Index of the new added record.

Adding custom records

These functions let you add basc_warc.Record objects directly into this WARC file.

In a threaded application, if you are adding multiple records that relate to each other, you should use the basc_warc.WarcFile.add_records() function, as this will ensure the given records are adjacent.

WarcFile.add_record(record)

Add the given Record to our records.

Parameters:record (basc_warc.Record) – Record to add to this WARC file.
Returns:The index of the added record.
WarcFile.add_records(*records)

Add the given Records to our records.

Parameters:record (list of basc_warc.Record) – Records to add to this WARC file.
Returns:Indexes of the added records.

Writing files out

To write files out, you simply use the basc_warc.WarcFile.bytes() function and write the output to a file.

WarcFile.bytes(compress_records=False)

Return bytes to write.

Parameters:compress_records (bool) – Whether to apply gzip compression to records.
Returns:Bytes that represent this WARC file.

basc_warc.Record — WARC Records

You use this class to create and add new records.

Creation

These functions let you add standard types of records easily.

class basc_warc.Record(record_type, header=None, block=None)

A record in a WARC file.

Parameters:

basc_warc.RecordHeader - WARC Record Header

This class is a header for a basc_warc.Record object.

Fields

The following methods let you set standard WARC fields.

class basc_warc.RecordHeader(fields={})

A header for a WARC record.

Parameters:fields (dict) – Fields to create this header with.
RecordHeader.set_field(name, value)

Set field to the given value.

Parameters:
  • name (string) – Name of the field.
  • value (string or int) – Value of the field.

Simple field access

These are convenient ways to access certain fields.

RecordHeader.record_id

ID of this Record, should be unique in the WARC.

RecordHeader.date

Datetime the data capture that created this Record started.

WARC Record blocks

You use any of these classes as a content block for a basc_warc.Record object.

Bytes

This is the standard type of block, and lets you expose a series of bytes (a file, HTTP request, etc) as a block for a basc_warc.Record.

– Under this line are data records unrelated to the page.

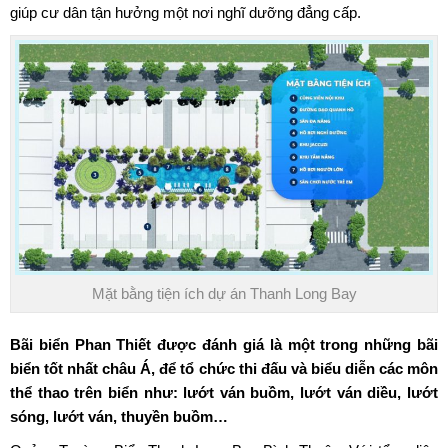
giúp cư dân tận hưởng một nơi nghĩ dưỡng đẳng cấp.
Mặt bằng tiện ích dự án Thanh Long Bay
Bãi biển Phan Thiết
được đánh giá là một trong những bãi
biển tốt nhất châu Á, để tổ chức thi đấu và biểu diễn các môn
thể thao trên biển như: lướt ván buồm, lướt ván diều, lướt
sóng, lướt ván, thuyền buồm…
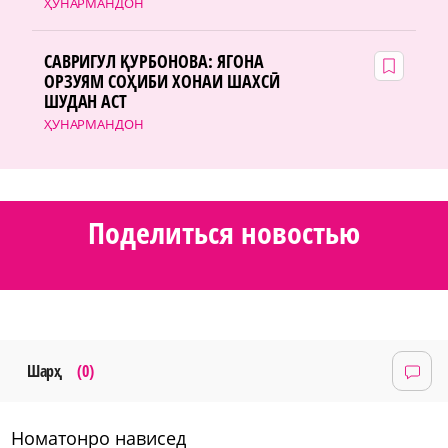
ҲУНАРМАНДОН
САВРИГУЛ ҚУРБОНОВА: ЯГОНА
ОРЗУЯМ СОҲИБИ ХОНАИ ШАХСӢ
ШУДАН АСТ
ҲУНАРМАНДОН
Поделиться новостью
Шарҳ
(0)
номатонро нависед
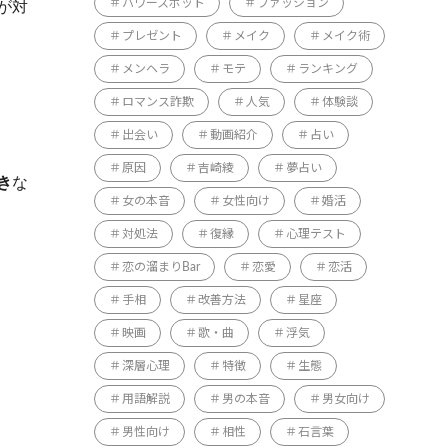
パワースポット
ファッション
が対
プレゼント
メイク
メイク術
メンヘラ
モテ
ランキング
ロマンス詐欺
人気
体験談
出会い
動画紹介
占い
原因
吉崎綾
夢占い
き
な
女の本音
女性向け
婚活
対処法
復縁
心理テスト
恋の溜まりBar
恋愛
恋活
手相
改善方法
星座
映画
歌・曲
浮気
深層心理
特徴
生態
用語解説
男の本音
男女向け
男性向け
相性
石言葉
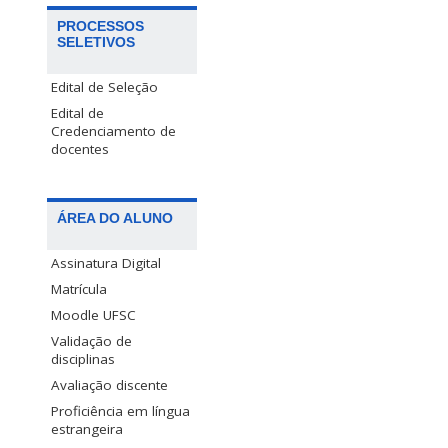
PROCESSOS
SELETIVOS
Edital de Seleção
Edital de
Credenciamento de
docentes
ÁREA DO ALUNO
Assinatura Digital
Matrícula
Moodle UFSC
Validação de
disciplinas
Avaliação discente
Proficiência em língua
estrangeira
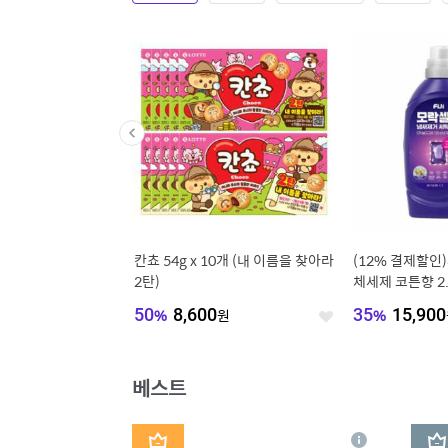
 특대과 10과
칸쵸 54g x 10개 (내 이름을 찾아라
(12% 결제할인
0~230g 페루
2탄)
체세제 코튼향 2.
스터 코튼향 3p
50
원
50
%
8,600
원
35
%
15,900
좋
좋
아
아
요
요
베스트
1
2
상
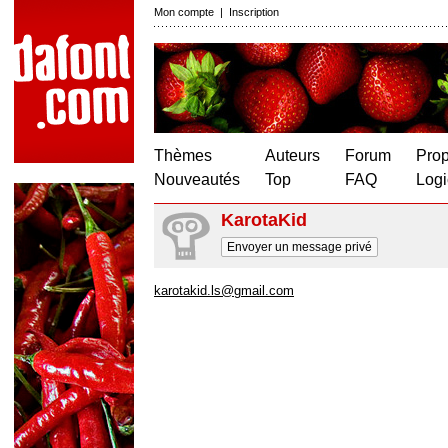
Mon compte
|
Inscription
Thèmes
Auteurs
Forum
Prop
Nouveautés
Top
FAQ
Logi
KarotaKid
Envoyer un message privé
karotakid.ls@gmail.com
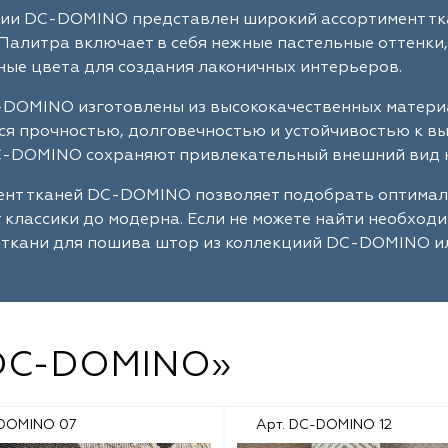
ции DC-DOMINO представлен широкий ассортимент тка
Палитра включает в себя нежные пастельные оттенки,
ые цвета для создания лаконичных интерьеров.
-DOMINO изготовлены из высококачественных материа
я прочностью, долговечностью и устойчивостью к в
C-DOMINO сохраняют привлекательный внешний вид н
ент тканей DC-DOMINO позволяет подобрать оптимал
т классики до модерна. Если не можете найти необход
 ткани для пошива штор из коллекциий DC-DOMINO ил
«DC-DOMINO»
-DOMINO 07
Арт. DC-DOMINO 12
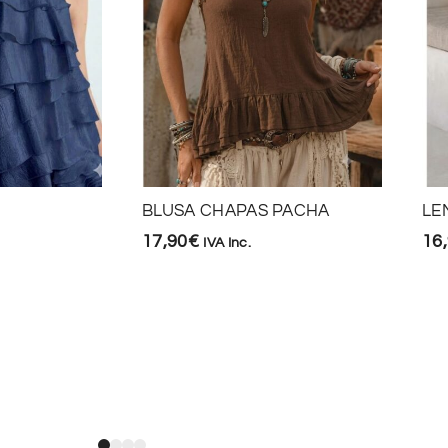
BLUSA CHAPAS PACHA
LE
17,90
€
16
IVA Inc.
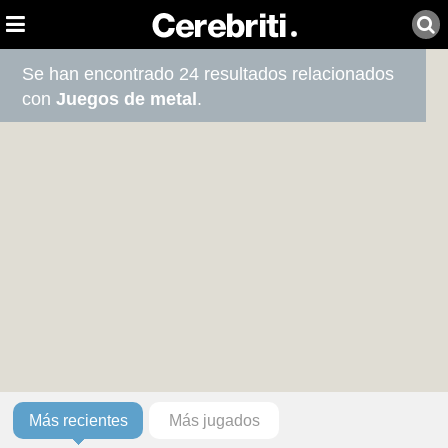
Se han encontrado 24 resultados relacionados
con
Juegos de metal
.
Más recientes
Más jugados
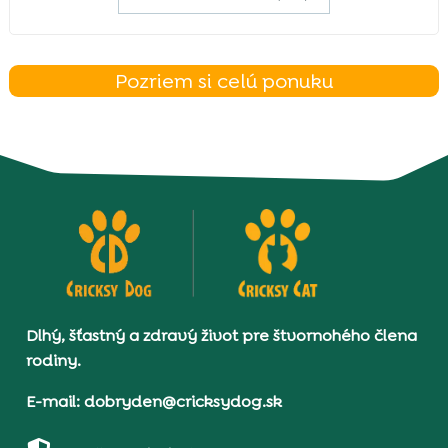
Pozriem si celú ponuku
Dlhý, šťastný a zdravý život pre štvornohého člena
rodiny.
E-mail: dobryden@cricksydog.sk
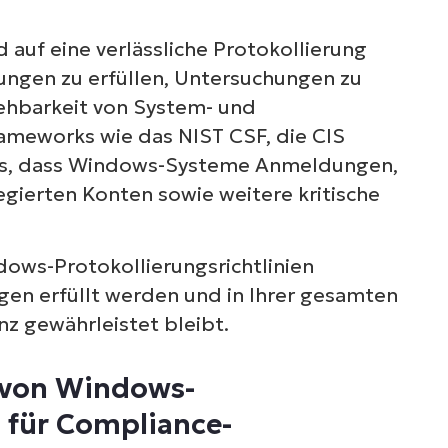
 auf eine verlässliche Protokollierung
ngen zu erfüllen, Untersuchungen zu
iehbarkeit von System- und
rameworks wie das NIST CSF, die CIS
aus, dass Windows-Systeme Anmeldungen,
egierten Konten sowie weitere kritische
ndows-Protokollierungsrichtlinien
gen erfüllt werden und in Ihrer gesamten
z gewährleistet bleibt.
n von Windows-
n für Compliance-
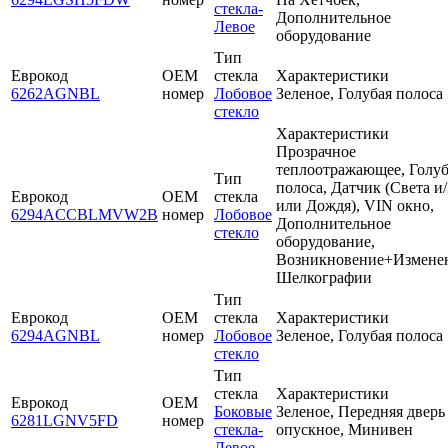
стекла-
Дополнительное
Левое
оборудование
Тип
Еврокод
OEM
стекла
Характеристики
6262AGNBL
номер
Лобовое
Зеленое, Голубая полоса
стекло
Характеристики
Прозрачное
теплоотражающее, Голуб
Тип
полоса, Датчик (Света и/
Еврокод
OEM
стекла
или Дождя), VIN окно,
6294ACCBLMVW2B
номер
Лобовое
Дополнительное
стекло
оборудование,
Возникновение+Измене
Шелкографии
Тип
Еврокод
OEM
стекла
Характеристики
6294AGNBL
номер
Лобовое
Зеленое, Голубая полоса
стекло
Тип
стекла
Характеристики
Еврокод
OEM
Боковые
Зеленое, Передняя дверь
6281LGNV5FD
номер
стекла-
опускное, Минивен
Левое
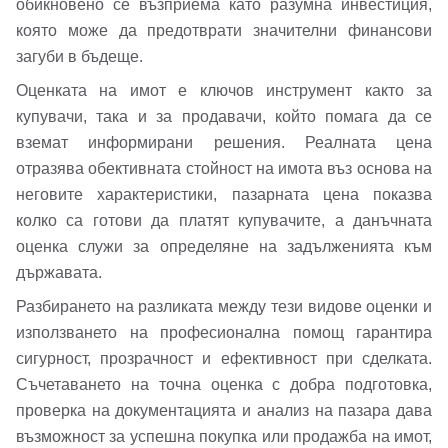
обикновено се възприема като разумна инвестиция,
която може да предотврати значителни финансови
загуби в бъдеще.
Оценката на имот е ключов инструмент както за
купувачи, така и за продавачи, който помага да се
вземат информирани решения. Реалната цена
отразява обективната стойност на имота въз основа на
неговите характеристики, пазарната цена показва
колко са готови да платят купувачите, а данъчната
оценка служи за определяне на задълженията към
държавата.
Разбирането на разликата между тези видове оценки и
използването на професионална помощ гарантира
сигурност, прозрачност и ефективност при сделката.
Съчетаването на точна оценка с добра подготовка,
проверка на документацията и анализ на пазара дава
възможност за успешна покупка или продажба на имот,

class basc_warc.RecordBlock(content=None)

Block for an arbitrary record.

Parameters:content (bytes) – Block of content to expose in this record.

warcinfo Block

This type of block is used for warcinfo Records, and lets you easily set keys and values.

class basc_warc.WarcinfoBlock(fields={})

Block for a warcinfo record.

Parameters:fields (dict) – Fields to create this block with.
WarcinfoBlock.set_field(name, value)

Set field to given value.

Parameters:
  • name (string) – Name of the field.
  • value (string or int) – Value of the field.